This page outlines how to use the files I've provided so that you could use it to create an end-to-end data pipeline
- Create AWS account
- Create IAM user with following policies attached
- AmazonS3FullAccess
- AmazonEC2FullAccess
- AWSLambda_FullAccess
- IAMFullAccess
- AmazonAthenaFullAccess
- AmazonElasticMapReduceFullAccess
- AWSGlueConsoleFullAccess
- AmazonEventBridgeFullAccess
- AmazonSESFullAccess
- Create an access key for this IAM user
- Create Snowflake account
- Copy and paste the SQL files into the worksheets section in your Snowflake UI
- Configure Snowflake Storage Integration with AWS S3. This link will provide the instructions
- Change the fields in the snowflake SQL files to match the parameters you have set up.
- NOTE: Please do not run the sql queries I've provided on Snowflake yet.
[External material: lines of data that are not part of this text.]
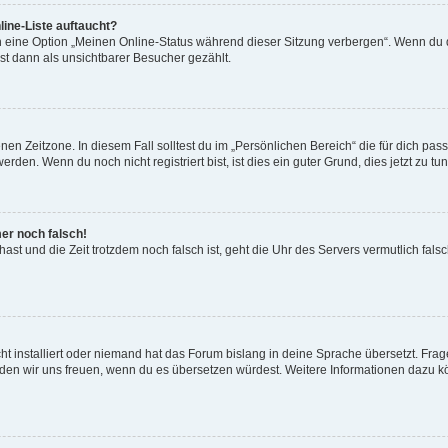
ine-Liste auftaucht?
n eine Option „Meinen Online-Status während dieser Sitzung verbergen“. Wenn du d
st dann als unsichtbarer Besucher gezählt.
en Zeitzone. In diesem Fall solltest du im „Persönlichen Bereich“ die für dich passe
den. Wenn du noch nicht registriert bist, ist dies ein guter Grund, dies jetzt zu tun
mer noch falsch!
t hast und die Zeit trotzdem noch falsch ist, geht die Uhr des Servers vermutlich fal
t installiert oder niemand hat das Forum bislang in deine Sprache übersetzt. Frag
, würden wir uns freuen, wenn du es übersetzen würdest. Weitere Informationen dazu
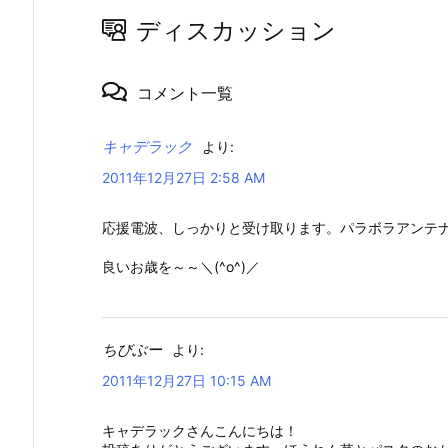
ディスカッション
コメント一覧
キャデラック
より:
2011年12月27日 2:58 AM
応援電波、しっかりと受け取ります。パラボラアンテナ
良いお歳を～～＼(^o^)／
ちびぶー
より:
2011年12月27日 10:15 AM
キャデラックさんこんにちは！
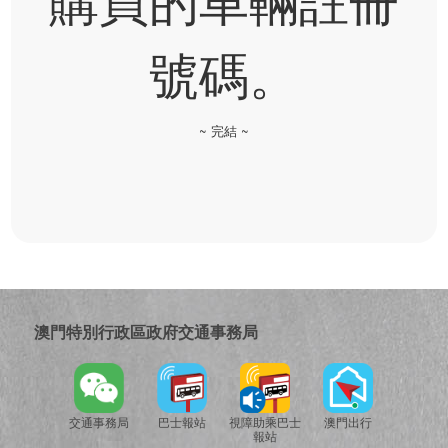
澳門特別行政區政府交通事務局
交通事務局
巴士報站
視障助乘巴士
澳門出行
報站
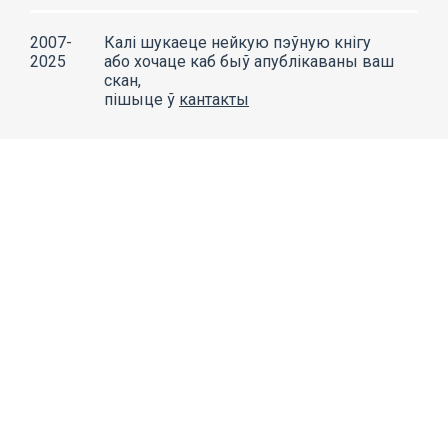
2007-
Калі шукаеце нейкую пэўную кнігу
2025
або хочаце каб быў апублікаваны ваш
скан,
пішыце ў
кантакты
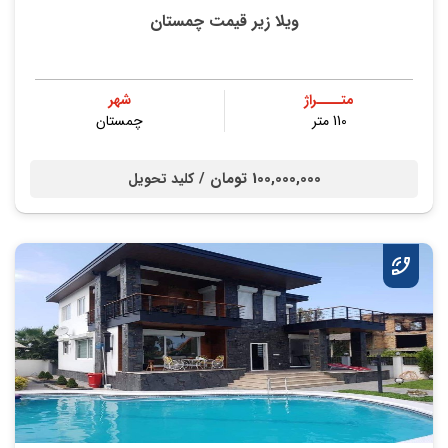
ویلا زیر قیمت چمستان
متــــراژ
شهر
110 متر
چمستان
100,000,000 تومان /
کلید تحویل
We need to create the s3 bucket in the Create_AWS_Artifacts folder step first before we can load the Snowflake data to S3
- Create and/or use an EC2 t2.xlarge instance running on Ubuntu, with >=24GB of EBS storage.
- Ensure you create or use an existing key pair for login when setting up the EC2 instance
- Under security group inbound rules, create or modify a security group with the following:
- SSH Type (Port 22) from Source as MY IP
- Port 8080 from Sources as Anywhere-IPv4 and Anywhere IPv6
- Port 8088 from Sources as Anywhere-IPv4 and Anywhere IPv6
- Attach this security group to your EC2 instance
- Attach an elastic IP address to your EC2 instance. This is so that when accessing the Airflow DAG API, you can keep using the same url to do so
- Upload the files in this repository into your EC2 folder
- Run "chmod +x <script>" for each of the .sh scripts in the Software_Installations folder
- Run the scripts within the Software_Installations folder in this order: install_packages.sh -> install_docker.sh -> install_docker_compose.sh
- If you haven't done so already, run "aws configure" in the command line so that you can run the scripts on the EC2 command line without there being permission errors. Enter the following:
- AWS Access Key ID [None]: {access key}
- AWS Secret Access Key [None]: {secret access key}
- Default region name [None]: {aws region your EC2 is in}
- Default output format [None]: json
- Create a .env file both in the main folder and the Airflow_EMR subfolder.
- For the .env file in the main folder, the structure looks like this:
- ACCESS_KEY=''
- SECRET_KEY=''
- AIRFLOW_USERNAME='admin'
- AIRFLOW_PASSWORD='admin'
- NOTE: If you feel the Airflow username and password are insecure, after Airflow is set up and the Lambda Function is created, please feel free to change the Airflow username and password for the above .env file in both the AWS CLI and Lambda Function, as well as the username and password in the Airflow UI. But please make sure the changes you've made in all places are identical as the Lambda function will not be able to call the Airflow DAG if the changes aren't the same.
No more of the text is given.